Now heres the best part: Strangely enough, 5ht2 receptors down-regulate in response to BOTH excitation and inhibition. This is a good thing, and is the common denominator for the effects of SSRIs and mirtazapine. The antagonism of alpha-2, which results in the release of both serotonin at 5ht1a receptors and and NE at adrenergic synapses (due to it being, as you pointed out, an inhibitory pre-synaptic autoreceptor on both 5ht1a and adrenergic receptors), is just an added plus.

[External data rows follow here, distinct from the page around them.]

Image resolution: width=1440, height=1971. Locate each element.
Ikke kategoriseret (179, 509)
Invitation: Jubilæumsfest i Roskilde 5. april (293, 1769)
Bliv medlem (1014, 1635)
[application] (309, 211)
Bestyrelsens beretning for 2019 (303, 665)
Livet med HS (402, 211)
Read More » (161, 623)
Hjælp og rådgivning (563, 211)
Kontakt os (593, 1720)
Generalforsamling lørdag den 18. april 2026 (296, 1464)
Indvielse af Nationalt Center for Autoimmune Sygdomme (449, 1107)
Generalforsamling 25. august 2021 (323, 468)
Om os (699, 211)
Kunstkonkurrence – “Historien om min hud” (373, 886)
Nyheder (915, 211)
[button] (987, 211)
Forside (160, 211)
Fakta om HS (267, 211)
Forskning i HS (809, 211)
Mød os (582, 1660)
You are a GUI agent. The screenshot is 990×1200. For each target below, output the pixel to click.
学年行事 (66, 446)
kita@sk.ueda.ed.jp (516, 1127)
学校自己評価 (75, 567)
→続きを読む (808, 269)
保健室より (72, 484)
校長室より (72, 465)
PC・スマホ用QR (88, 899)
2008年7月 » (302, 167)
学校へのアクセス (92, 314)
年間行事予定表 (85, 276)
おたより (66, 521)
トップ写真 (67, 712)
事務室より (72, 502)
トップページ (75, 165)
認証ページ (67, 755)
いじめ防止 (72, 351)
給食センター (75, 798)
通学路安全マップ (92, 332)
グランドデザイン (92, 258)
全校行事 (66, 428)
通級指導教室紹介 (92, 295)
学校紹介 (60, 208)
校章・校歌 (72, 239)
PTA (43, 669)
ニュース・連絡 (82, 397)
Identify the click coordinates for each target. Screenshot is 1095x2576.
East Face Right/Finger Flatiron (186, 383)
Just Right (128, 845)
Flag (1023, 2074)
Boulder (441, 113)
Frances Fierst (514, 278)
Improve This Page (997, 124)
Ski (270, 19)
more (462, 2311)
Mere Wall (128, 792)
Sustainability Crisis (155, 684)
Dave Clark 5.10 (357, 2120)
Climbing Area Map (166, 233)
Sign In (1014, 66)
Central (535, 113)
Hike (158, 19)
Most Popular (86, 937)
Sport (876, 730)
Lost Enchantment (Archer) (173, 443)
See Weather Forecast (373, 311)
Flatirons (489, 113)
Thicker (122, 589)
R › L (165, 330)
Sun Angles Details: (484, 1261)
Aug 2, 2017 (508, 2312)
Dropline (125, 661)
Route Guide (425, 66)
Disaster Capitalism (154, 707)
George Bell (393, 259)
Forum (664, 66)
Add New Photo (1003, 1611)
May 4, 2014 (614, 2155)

Theres your explanation, you are both correct. Downregulation of 5ht2 is good and precipitated by excess activation (by SSRIs for example) AND by inhibition by 5ht2 antagonists (mirtazapine being the best example, others including Agomelatine, Mianserin, Hydroxyzine, Retanserin, Kitanserin, as well as many atypical anti-psychotics.

The serotonin receptor you dont want downregulating is 5ht1a, except, of course, the ones that function as auto-receptors (this may also be a mechanism of anti-depressant action of ssris, the downregulation of 5ht1a autoreceptors, resulting in increased 5ht transmission at those sites)

I would be happy to provide references to any of this if you would like.

 

[MeDieViL]

^^ 5HT2A increases dopamine, it doesnt inhibit it, its true that antipsychotics increase cortical dopamine but thats rather associted with indirect 5HT1A agonism.